If 2011 is remembered for anything, it will be recalled as a year of discontentment. From Wall Street to Cairo, disgruntled masses raised their voices in collective anger.
In a bow to this new wave, “Time” magazine this month named the ubiquitous “protestor” its Person of the Year.
The editors of Qcitymetro have been watching, too, and today we name Phillip Agnew our Newsmaker of 2011.
In early June, Agnew was arrested at the EpiCentre entertainment complex in uptown Charlotte after he refused a security guard’s demand that he either straighten his hat or leave. Believing himself a victim of racial discrimination, he opted to do neither.
Charged with second-degree trespassing, the then-25-year-old Florida A&M University graduate was questioned, taken to county jail and processed. He was later found guilty and banned from the EpiCentre for two years.
Agnew described his actions that night as “civil disobedience” in the best vein of our African American tradition. Blacks, he said, are frequently singled out for scrutiny at EpiCentre venues.
“At some point,” he told us last June, “you have to say, ‘This is enough, and it doesn’t make sense to me.’ ”
While Qcitymetro takes no position on Agnew’s basic claim of racial discrimination, we couldn’t help but admire his willingness to stand for what he believed was right — even if it meant going to jail.
Apparently, we were not the only ones struck by his story. In a year that saw Harriet Jinwright go to prison, NAACP President Kojo Nantambu label our city a “racist bastion” and County Commissioner Harold Cogdell launch a bloodless coup against fellow Democrat Jennifer Roberts, the Agnew saga was among our best-read topics.
So what resulted from his courageous stand?
Shortly after his arrest, Agnew called for a widespread boycott of the EpiCentre. His “Do Not Enter the EpiCentre” movement attracted hundreds of advocates (and detractors), spawned a Facebook page and eventually ended up being discussed in City Council chambers, as well as being argued in court. He later launched a loyalty product called the Charlotte Black Card aimed at getting more African Americans to patronize their own businesses.
As for his allegations of racism, the Charlotte Mecklenburg Community Relations Committee sent a group of testers — half were black and half were white — into the EpiCentre to test Agnew’s theory.

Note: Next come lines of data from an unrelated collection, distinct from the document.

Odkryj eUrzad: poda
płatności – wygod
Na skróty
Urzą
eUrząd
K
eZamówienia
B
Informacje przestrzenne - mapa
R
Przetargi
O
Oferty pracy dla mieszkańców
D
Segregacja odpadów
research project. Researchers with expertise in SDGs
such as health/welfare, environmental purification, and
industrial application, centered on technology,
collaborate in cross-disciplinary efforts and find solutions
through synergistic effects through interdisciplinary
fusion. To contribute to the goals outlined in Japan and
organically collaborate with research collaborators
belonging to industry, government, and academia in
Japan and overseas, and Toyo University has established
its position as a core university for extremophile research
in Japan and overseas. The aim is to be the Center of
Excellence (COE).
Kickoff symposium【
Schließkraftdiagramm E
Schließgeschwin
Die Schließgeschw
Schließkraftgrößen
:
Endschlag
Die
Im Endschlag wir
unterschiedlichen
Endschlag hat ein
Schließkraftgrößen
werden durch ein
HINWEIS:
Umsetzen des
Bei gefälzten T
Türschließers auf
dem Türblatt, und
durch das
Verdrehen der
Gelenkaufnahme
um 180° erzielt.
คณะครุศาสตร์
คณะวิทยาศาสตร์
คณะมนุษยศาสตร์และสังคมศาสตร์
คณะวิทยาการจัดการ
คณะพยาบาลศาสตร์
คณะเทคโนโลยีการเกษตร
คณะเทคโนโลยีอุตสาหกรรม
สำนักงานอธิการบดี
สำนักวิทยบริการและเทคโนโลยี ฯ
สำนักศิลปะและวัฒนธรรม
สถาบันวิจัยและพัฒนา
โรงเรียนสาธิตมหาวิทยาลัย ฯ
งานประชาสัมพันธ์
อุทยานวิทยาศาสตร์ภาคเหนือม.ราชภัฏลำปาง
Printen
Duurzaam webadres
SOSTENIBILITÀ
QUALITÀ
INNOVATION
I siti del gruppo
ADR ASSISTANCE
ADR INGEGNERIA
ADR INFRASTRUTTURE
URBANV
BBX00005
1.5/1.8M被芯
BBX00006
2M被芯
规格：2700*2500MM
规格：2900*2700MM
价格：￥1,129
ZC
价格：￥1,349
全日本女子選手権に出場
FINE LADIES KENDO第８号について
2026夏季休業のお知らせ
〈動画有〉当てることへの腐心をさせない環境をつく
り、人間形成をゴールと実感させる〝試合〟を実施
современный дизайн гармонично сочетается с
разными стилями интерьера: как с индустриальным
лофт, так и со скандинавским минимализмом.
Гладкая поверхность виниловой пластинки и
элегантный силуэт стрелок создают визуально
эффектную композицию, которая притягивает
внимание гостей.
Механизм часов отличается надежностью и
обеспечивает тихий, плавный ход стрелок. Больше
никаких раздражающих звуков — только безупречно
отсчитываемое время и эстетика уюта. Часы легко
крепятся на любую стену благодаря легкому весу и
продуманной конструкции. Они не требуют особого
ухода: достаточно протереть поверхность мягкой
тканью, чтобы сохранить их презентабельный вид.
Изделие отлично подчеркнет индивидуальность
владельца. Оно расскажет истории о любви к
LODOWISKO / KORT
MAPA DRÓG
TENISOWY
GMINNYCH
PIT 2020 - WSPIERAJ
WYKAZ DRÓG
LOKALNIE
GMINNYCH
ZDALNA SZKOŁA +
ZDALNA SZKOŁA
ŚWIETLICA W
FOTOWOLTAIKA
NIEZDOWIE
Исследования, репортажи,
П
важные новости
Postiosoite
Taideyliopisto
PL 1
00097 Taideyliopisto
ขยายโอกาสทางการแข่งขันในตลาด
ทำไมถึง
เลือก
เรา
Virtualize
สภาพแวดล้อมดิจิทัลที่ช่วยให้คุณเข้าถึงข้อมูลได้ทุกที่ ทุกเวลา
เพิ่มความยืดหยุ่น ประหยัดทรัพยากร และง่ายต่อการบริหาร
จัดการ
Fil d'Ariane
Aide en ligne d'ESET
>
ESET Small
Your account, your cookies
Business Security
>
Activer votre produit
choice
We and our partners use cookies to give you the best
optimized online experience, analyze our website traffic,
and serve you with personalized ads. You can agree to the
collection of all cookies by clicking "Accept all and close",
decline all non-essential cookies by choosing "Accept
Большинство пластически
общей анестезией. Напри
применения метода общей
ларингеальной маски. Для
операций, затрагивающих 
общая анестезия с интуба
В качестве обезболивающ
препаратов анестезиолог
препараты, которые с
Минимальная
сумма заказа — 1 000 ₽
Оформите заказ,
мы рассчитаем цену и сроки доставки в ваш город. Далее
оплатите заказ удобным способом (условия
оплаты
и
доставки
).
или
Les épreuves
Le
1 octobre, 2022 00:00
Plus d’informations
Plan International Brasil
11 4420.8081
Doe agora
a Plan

What they found did not support racism but did indicate an unequal enforcement of the center’s dress code.
Willie Ratchford, the CRC’s executive director, told Qcitymetro that of the testers who went into the EpiCentre wearing their hats crooked, some were confronted and some were not. But race, he said, seemed to play no role in which individuals were targeted.
EpiCentre officials have steadfastly refused to talk with us or anyone else about the Agnew incident, but according to Ratchford, in light of the CRC’s findings, the center hired a new security company this fall and implemented new training to ensure equal enforcement of its dress code and other rules.
As for Agnew, he said he has no regrets about the stance that he took. During a brief interview in early December, he called the hiring of a new security company a “partial victory.”